Митя замолчал. Несколько дней назад, когда он встречал нас на вокзале, я обрадовалась, найдя, что он почти не переменился за год. Но сейчас, в сумерках, что-то орлиное, мрачное стало заметно в его осунувшемся лице с высоко поднятыми бровями.
– Не очень, – грустно повторил он. – Вы не поверите, Таня, как много сил я трачу, чтобы забыть о ней. Я стараюсь вспомнить ваши доводы и нахожу тысячи возражений, которые вам и Андрею показались бы, вероятно, просто смешными. Каждое утро я задаю себе урок – не думать о ней. Я разорвал единственную фотографию, которую привез с собой из Москвы, а потом целую ночь составлял ее из кусочков и клеил. Вот, взгляните.
Должно быть, Глафира Сергеевна была снята давно, лет десять тому назад. Прелестное, задумчивое лицо с нежным овалом, с тонко очерченным, немного припухшим ртом смотрело на меня с портрета. В сумерках трудно было заметить, что портрет был разорван и склеен.
– Вот так-то, милый друг… Здесь, в Ростове, я встретился… Меня познакомили с одной женщиной, и мне показалось. Это очень хорошая женщина, умная и простая…
Митя снова замолчал. Он был очень взволнован.
– И что же?
– Да ничего. А ведь очень милая. Красивая.
– Она врач?
– Почему вы догадались? – живо спросил Митя. – Да, хирург. Ученица Б. – И он назвал знаменитого ростовского врача, который приезжал в зерносовхоз к Репнину. – Я ей говорил, что Глафира Сергеевна всю жизнь требовала, чтобы я перестал быть самим собой. А она спрашивает: «Она хотела этого для себя? Или для вас?»
– И что же?
– А как бы вы, Таня, ответили на этот вопрос?

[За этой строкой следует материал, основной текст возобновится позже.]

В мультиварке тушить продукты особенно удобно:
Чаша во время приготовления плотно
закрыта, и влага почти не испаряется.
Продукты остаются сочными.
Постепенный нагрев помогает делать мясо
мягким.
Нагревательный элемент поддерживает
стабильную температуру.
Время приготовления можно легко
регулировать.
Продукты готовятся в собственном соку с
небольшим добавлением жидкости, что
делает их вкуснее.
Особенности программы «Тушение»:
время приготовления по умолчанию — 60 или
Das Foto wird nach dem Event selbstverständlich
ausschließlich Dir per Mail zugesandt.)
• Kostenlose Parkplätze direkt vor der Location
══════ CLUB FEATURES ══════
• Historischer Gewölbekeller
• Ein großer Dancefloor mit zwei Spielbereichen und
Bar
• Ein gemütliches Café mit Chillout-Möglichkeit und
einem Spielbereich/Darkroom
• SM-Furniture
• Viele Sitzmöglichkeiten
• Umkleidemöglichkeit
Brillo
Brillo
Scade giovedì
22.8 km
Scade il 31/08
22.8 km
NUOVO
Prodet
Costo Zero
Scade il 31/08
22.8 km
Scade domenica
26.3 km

– Разумеется, для себя. Если иметь в виду, что она хотела сделать из вас не ученого, а карьериста. Ох, Митя, вы всегда понимали ее слишком сложно! Ведь, в сущности говоря, Глафира Сергеевна – простой человек. Она надеялась, что вы отдадите все силы своего ума и души тому делу, которое кажется ей самым важным: устройству удобной, легкой, великолепной жизни. А вы погрузились в изучение вирусной теории происхождения рака – весьма запутанный вопрос, не имеющий к легкой жизни даже самого отдаленного отношения. И все это стало так заметно, когда она…
Теперь я замолчала.
– Говорите, Таня.
– Когда, выйдя замуж за Валентина Сергеевича, она получила возможность показывать гостям альбом с газетными вырезками, в которых хоть раз упомянута фамилия Крамова.
Митя сидел выпрямившись, откинув плечи и неподвижно глядя на линию фонарей, изогнувшуюся на повороте и уходящую в темноту вдоль бульвара…
У СТАРЫХ ДРУЗЕЙ
Все эти годы я следила за жизнью «Зерносовхоза-5» – и не только по газетам. Старые друзья не забыли обо мне, писали, хотя и не особенно часто. Я знала, что к зерносовхозу подведена железнодорожная ветка, что снимают теперь 15-17 центнеров зерна с гектара, что липки вдоль проспекта Коммуны подросли и стали, как писал Бородулин, «типичными, нормальными липами». Меня давно тянуло в зерносовхоз, где были проведены такие трудные, но хорошие годы.
Я знала, что вскоре после моего отъезда Репнин затосковал и вдруг исчез… Куда? Этот вопрос на все лады разбирался в зерносовхозе. Почему перед своим исчезновением он часто бывал в Сальском райздраве? Почему, встречаясь с друзьями, горячо осуждал недостаток хороших фельдшеров в зерносовхозе, без которых, по его мнению, поставить медицинское обслуживание на должную высоту было невозможно? И все объяснилось, когда Репнин вернулся с молодой женой, некой М. Спешневой, которая стала работать фельдшером в медпункте зерносовхоза.